Janet, Jimmy, and Terry experiment with industrial sounds on tracks like “If” and “This Time”. The latter even boldly marries industrial & new jack sensibilities with the operatic vocals of Kathleen Battle. Who else but Janet could conceive of such an idea?
Elsewhere, Janet reaches back in time musically. She teams with the legendary Steve Cropper to craft “What I’ll Do”, which may as well be an Otis Redding leftover from the 60’s. “You Want This” combines Diana Ross & The Supremes’ “Love Child” with Kool & The Gang’s “Jungle Boogie” and a touch of new jack swing. Also sampling The Supremes is the aforementioned “If,” adding a rock and roll flair to compliment the sexual fervor of the track.

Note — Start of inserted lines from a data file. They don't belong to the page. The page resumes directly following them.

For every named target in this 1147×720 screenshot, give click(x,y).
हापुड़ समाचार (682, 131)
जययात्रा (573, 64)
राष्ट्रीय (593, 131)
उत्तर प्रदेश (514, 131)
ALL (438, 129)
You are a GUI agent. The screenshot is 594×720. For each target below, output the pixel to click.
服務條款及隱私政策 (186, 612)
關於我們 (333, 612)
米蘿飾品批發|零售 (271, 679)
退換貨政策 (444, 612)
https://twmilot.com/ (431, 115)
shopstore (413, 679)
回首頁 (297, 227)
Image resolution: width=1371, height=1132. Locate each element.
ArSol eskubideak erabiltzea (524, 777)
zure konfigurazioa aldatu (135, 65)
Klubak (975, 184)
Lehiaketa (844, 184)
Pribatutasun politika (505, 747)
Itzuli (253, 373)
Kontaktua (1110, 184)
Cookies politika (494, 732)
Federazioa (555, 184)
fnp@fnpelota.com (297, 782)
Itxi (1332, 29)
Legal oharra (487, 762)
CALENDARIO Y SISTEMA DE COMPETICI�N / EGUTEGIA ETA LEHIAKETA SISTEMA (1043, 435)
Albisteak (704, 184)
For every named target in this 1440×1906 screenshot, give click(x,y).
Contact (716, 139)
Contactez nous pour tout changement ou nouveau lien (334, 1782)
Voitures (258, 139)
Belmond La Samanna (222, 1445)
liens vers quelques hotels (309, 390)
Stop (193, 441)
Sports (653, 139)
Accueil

On the baby-making section of the album, janet. circles back to the jazzy slow jam territory introduced with “That’s the Way Love Goes.” The now iconic “Any Time, Any Place” is the album’s most straight-forward sexual song; liberated, carefree and dripping in sensuality. It redefined her image forever.
A New Agenda
With her decision to return to acting, Janet earned an accolade that will forever enhance her resume with the janet. album and her first feature film, Poetic Justice, also released in 1993. She was nominated for Best Original Song at the Academy Awards for “Again,” the piano ballad taken from the film which also appears on the album. Not only that, but the film debuted at #1 and her performance was praised by critics.
While the focus of the janet. album was unlike Rhythm Nation‘s social consciousness, there was still a feminist beat throughout. Her defiance in her rejection of the notion that woman should be sexually suppressed was a statement in its own right. However, on the track “New Agenda,” Janet created a Black, feminist anthem that has stood the test of time: “An African American woman, I’m standing tall with pride.”
In so many ways, Janet Jackson’s 1993 album janet. was titled perfectly. The album showcased the many facets of a multifaceted woman, released just two days after her 27th birthday. From her versatile voice, genre-less sonic approach, to her barrier-breaking boldness, janet. was a bold, cementing statement. Full stop.